In ogni caso l’alleanza di centro sinistra sembra tenere, il programma anche se “monco” su molti piani ha una sua forma e un suo chiaro indirizzo. Che reggerà anche con una maggioranza chiara alla Camera a fronte di un mancato obiettivo “di sicurezza” al Senato? La questione è tutta lì. Con la necessità di aprire al centro montiano per governare cosa accadrà alla coalizione nata dal popolo delle primarie?
Il sospetto è che ci sia all’interno del Pd chi si augura una mancata maggioranza al Senato per imbarcare il professore. Con effetti a medio termine pesanti per il centro sinistra che probabilmente deflagrerebbe con conseguenze (visto il momento storico che stiamo attraversando) ben peggiori di quelle provocate dalla caduta del secondo governo Prodi nel 2008.
Grillo e i limiti di un partito da personale a messianico. Il comico genovese, nonostante i proclami e lo tsunami tour (scrivo nel giorno di partenza della campagna elettorale di M5S) sta attraversando un momentaccio. L’abbraccio con Gianroberto Casaleggio si è fatto troppo stretto, gli ha provocato un sacco di guai (mezzo movimento in Emilia espulso, problemi anche in Piemonte e polemiche a non finire interne ed esterne sulla democrazia nel M5S). Per il resto ha fatto il carattere del “messia” (parola sempre del buon Gianroberto) che non tollera discussioni, dibattiti e tanto meno critiche. Si è capito ormai che l’unica forma di democrazia tollerata da Grillo è la democrazia “diretta” da lui. Poi a metterlo in difficoltà c’è anche un programma elettorale che spesso si contraddice da se, che guarda poco alla realtà economica del paese (mica basta urlare contro l’euro per essere credibili imitando o facendosi imitare solo da Berlusconi) e che non tocca i problemi chiave che affliggono gli italiani: peso della tassazione e lavoro. E gli effetti si vedono. Il M5S sta erodendo il consenso nei sondaggi. E non di poco. Certo, il fenomeno M5S rimane lì dove il movimento si è mosso, a prescindere da Grillo e da Casaleggio, sul territorio. Ma si sta trasformando da consenso diffuso di opinione a consenso esclusivamente fidelizzato. E in termini percentuali al voto fra una forte spinta degli elettori “free” e quelli “di movimento” questa stretta si farà sentire. Anche perché amici e ex amici caduti in disgrazia in conseguenze qualche impennata umorale di troppo del “messia” si sono organizzati. E andranno a pescare nello stesso bacino elettorale di Grillo.

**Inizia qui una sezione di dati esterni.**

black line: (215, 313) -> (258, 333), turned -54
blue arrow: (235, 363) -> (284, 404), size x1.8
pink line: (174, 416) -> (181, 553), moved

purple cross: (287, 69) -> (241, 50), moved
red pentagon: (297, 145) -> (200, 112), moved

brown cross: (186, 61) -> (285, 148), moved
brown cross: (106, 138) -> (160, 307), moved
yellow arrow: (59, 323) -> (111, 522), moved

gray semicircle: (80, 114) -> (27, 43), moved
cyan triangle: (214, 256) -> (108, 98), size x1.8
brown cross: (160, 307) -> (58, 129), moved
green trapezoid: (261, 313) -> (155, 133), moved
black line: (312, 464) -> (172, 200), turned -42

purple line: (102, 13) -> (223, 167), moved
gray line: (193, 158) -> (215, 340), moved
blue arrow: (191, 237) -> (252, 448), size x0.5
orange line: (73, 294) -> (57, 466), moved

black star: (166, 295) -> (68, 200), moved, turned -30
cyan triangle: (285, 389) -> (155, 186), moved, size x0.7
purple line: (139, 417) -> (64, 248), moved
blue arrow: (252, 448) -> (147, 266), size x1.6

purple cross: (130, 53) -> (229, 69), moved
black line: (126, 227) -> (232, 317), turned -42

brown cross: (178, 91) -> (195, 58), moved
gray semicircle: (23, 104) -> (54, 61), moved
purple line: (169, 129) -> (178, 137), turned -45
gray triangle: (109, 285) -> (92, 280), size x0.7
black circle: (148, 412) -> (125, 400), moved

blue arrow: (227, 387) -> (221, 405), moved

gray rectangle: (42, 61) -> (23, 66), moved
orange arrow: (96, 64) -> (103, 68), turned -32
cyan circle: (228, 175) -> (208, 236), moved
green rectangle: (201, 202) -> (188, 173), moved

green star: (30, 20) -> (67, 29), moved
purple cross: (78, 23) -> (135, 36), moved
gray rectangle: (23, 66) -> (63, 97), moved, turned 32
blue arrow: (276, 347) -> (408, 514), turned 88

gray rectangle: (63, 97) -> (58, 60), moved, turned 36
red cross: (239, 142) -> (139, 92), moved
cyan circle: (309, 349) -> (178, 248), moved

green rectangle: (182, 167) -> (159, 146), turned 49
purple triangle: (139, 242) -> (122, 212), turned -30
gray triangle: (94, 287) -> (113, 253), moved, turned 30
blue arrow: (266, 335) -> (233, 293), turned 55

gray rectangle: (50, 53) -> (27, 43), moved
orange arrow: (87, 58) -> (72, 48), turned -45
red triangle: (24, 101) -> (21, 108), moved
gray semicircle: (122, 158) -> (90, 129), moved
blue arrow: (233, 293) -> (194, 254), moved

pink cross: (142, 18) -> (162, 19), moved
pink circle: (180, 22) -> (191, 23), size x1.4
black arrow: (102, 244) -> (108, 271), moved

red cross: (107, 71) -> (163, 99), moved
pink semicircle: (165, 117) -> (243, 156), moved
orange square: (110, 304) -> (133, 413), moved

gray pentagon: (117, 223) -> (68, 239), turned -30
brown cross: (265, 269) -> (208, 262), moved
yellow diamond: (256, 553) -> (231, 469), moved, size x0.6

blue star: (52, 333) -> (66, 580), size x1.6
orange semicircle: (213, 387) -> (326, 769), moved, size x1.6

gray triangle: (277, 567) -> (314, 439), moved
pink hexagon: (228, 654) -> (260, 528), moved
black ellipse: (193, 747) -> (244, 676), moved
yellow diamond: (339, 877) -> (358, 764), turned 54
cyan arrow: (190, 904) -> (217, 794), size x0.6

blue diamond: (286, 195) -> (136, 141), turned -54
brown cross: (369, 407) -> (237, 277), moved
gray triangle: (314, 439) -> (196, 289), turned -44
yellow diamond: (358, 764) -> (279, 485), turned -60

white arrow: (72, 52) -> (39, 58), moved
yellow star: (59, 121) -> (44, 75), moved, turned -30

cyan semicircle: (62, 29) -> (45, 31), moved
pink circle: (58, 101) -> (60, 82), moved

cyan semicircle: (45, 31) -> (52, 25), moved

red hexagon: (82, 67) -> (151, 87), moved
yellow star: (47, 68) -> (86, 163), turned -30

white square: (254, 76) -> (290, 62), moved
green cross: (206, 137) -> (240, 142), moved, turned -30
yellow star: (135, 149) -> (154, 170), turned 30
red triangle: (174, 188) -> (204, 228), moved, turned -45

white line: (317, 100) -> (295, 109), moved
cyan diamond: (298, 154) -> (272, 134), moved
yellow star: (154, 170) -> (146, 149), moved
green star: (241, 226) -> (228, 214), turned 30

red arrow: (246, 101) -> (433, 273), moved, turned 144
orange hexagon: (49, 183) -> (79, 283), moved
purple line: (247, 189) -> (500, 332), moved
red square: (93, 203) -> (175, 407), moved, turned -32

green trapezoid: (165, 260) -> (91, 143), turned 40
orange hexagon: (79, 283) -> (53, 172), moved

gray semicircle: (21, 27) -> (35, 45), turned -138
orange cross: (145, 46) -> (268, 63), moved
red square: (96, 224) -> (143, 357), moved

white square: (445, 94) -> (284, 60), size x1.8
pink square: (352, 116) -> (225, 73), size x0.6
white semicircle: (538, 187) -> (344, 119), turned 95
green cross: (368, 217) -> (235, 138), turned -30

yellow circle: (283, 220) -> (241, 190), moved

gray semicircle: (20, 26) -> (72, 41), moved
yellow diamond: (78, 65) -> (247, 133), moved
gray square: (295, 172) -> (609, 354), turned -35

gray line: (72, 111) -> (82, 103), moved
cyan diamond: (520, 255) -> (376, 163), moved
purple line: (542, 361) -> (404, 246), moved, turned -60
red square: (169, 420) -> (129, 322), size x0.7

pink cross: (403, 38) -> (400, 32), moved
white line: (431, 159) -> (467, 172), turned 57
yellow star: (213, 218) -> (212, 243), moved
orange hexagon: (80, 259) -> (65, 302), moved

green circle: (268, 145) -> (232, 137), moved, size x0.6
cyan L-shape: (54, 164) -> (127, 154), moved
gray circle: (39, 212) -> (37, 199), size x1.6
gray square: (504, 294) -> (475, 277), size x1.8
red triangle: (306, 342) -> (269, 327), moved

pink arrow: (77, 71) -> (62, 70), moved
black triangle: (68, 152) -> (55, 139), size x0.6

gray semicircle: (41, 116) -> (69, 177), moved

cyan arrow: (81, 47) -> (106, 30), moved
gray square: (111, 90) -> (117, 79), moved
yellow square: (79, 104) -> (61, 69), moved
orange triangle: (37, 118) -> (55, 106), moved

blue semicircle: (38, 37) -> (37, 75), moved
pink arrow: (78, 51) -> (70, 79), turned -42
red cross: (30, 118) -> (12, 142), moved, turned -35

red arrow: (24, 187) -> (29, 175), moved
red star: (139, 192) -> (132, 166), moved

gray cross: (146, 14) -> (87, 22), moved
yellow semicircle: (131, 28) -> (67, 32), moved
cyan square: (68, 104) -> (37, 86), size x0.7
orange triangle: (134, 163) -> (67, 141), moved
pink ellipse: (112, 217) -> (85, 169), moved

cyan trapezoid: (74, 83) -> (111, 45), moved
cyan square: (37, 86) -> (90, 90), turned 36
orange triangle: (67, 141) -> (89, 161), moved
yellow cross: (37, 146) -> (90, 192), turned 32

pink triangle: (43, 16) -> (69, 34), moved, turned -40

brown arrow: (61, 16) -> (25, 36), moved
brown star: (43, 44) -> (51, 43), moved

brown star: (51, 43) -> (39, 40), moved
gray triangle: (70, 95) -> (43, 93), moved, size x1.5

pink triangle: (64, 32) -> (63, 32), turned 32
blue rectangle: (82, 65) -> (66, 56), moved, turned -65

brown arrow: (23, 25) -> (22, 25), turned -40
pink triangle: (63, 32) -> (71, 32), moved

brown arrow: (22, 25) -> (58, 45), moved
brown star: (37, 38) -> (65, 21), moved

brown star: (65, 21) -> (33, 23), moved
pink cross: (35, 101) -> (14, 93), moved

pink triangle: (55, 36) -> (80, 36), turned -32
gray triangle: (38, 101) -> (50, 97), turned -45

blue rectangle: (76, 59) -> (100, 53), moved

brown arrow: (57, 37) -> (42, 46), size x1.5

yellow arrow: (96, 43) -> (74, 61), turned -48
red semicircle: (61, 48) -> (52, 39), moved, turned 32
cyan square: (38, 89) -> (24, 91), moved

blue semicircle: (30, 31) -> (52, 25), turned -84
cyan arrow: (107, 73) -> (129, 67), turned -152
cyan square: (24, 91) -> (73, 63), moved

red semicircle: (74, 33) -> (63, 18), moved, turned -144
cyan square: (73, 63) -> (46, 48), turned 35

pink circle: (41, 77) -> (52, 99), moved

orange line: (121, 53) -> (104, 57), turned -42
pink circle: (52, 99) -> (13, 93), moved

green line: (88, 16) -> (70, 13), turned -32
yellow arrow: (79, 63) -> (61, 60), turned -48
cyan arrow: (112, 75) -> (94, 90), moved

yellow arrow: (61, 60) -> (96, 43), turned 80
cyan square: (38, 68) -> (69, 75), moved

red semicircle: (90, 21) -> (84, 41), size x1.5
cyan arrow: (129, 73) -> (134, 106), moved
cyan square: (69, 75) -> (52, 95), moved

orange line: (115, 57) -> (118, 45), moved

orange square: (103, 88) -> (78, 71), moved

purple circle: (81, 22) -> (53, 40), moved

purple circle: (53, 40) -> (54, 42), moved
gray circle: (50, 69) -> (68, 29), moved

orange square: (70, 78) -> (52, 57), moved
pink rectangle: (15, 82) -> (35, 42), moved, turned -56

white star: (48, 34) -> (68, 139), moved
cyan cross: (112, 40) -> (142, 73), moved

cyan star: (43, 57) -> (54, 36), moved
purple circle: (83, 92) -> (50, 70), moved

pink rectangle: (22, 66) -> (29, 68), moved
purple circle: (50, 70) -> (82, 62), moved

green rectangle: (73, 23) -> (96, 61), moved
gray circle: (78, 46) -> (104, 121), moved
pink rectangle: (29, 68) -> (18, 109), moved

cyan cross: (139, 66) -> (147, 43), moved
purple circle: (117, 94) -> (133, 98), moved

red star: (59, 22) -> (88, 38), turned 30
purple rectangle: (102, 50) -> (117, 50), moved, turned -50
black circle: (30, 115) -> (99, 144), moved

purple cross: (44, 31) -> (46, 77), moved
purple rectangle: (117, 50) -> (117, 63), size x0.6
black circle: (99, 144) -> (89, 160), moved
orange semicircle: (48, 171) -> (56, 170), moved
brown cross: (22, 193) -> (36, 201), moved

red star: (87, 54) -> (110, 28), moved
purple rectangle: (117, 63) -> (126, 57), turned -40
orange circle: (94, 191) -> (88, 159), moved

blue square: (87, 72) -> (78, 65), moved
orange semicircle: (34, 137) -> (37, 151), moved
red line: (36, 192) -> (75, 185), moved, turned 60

Parliamo ovviamente di Antonio Ingroia e del cartello elettorale che si è raccolto attorno alla sua candidatura. Un cartello strano assai, dove la convivenza fra Ferrero, Diliberto, Bonelli, De Magistris e Di Pietro e pezzi dell’Antimafia e dei movimenti sociali sarà sicuramente difficile. Molto complicata anche se su alcuni punti sono riusciti a trovare un quadra a prima vista improbabile. Non me ne voglia l’ex procuratore aggiunto di Palermo, ma le prime mosse sue e della novella formazione politica sono state non proprio all’altezza delle aspettative visto il valore della sua candidatura. Prima l’attacco a Pietro Grasso, l’ex procuratore nazionale antimafia candidato nelle fila del Pd, poi le polemiche sempre verso il Pd per la mancata risposta da parte di Bersani a sue ripetute richieste di contatto potevano essere facilmente evitate e comunque hanno rappresentato una repentina caduta di stile. Che ben poco ha portato al suo progetto e molto invece ai suoi detrattori. Un peccato, perché nonostante il cartello spurio che si è formato, il tentativo serio di dare voce a chi spesso voce e rappresentanza non la ha era ed è una cosa seria e importante. Ancora più importante dopo la cancellazione dal Parlamento nel 2008 di temi e realtà che un peso e un valore ben più rilevanti della semplice testimonianza ne hanno.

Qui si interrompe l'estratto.